G OAL - 雲端儲存環境中即時行為違反驗證機制

1. INTRODUCTION

1.3 G OAL

Although it was a new solution, we want to develop a better one for it. Client devices will never need to cache any hash values of files, but still can achieve the function of Real-time POV. It will be more efficient and practical for using cloud storage.

This paper is organized as followed: In chapter 2, we will introduce the scheme of Real-time POV. In chapter 3 will present the protocol of writing and reading files under the scheme of Real-time POV. In chapter 4 presents the the detail of implementation and experiment result. Chapter 5 and 6 present related work and conclusion.

Chapter 2

A Novel Real-time POV Scheme

2.1 Hash tree

Before presenting our Real-time POV scheme, we want to show an intuitive solution. Hash tree [15] is the intuitive choice when people want to verify the integrity of files transferred between computers by network. It uses leaf nods to store the hash value of data blocks and has a root hash (or top hash or master hash) on the top. Usually, a cryptographic function such us SHA-1, whirlpool or Tiger is used for hashing. We can get the root hash by calculating hash values from leaf nodes to the top. Hashing the concatenated hash values from child nodes can produce a hash value for parent node.

Repeat the operation will get root hash. Because of the property of cryptographic hash function, it can represent the information of the whole data blocks.

The idea inspires us to use hash tree to conserve the information of the whole files stored in cloud storage. We can alter the data block in a leaf node by the hash value of a file. Then root hash can represent the status of the whole files. Furthermore, Hash tree can be stored in cloud storage and just save the root node in client device. When client wants to read a file from cloud storage, he can fetch the hash tree at the same time to audit the file. However, we found it exists some problems. First, only a single value of root hash can not represent the version of hash tree, because it changes by the time.

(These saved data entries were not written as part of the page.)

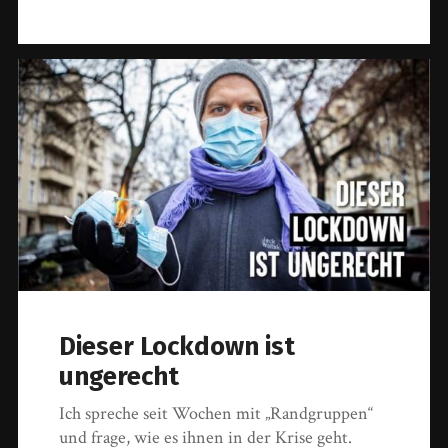
Dieser Lockdown ist
ungerecht
Ich spreche seit Wochen mit „Randgruppen“
und frage, wie es ihnen in der Krise geht.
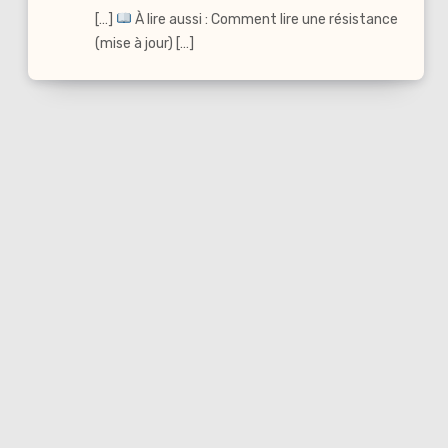
[…]
À lire aussi : Comment lire une résistance
(mise à jour) […]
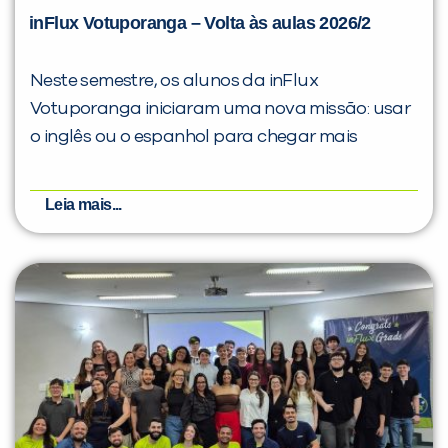
inFlux Votuporanga – Volta às aulas 2026/2
Neste semestre, os alunos da inFlux
Votuporanga iniciaram uma nova missão: usar
o inglês ou o espanhol para chegar mais
Leia mais...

Cloud storage may forge them. Second, we have to assure the protocol to update hash tree follows the order of each writing and reading operation requested by multiple client devices, and cannot be changed by cloud storage among transaction. Third, the files in an account from cloud storage may be shared by multiple client devices. We need to share the root hash after each client device gets a new one.

2.2 System architecture

In this chapter, we are going to have an overview of system architecture. The system involves a cloud storage, a synchronization server and some client devices that a user employs them to access his/her account in the cloud storage. We can see the relation among them in Fig. 1.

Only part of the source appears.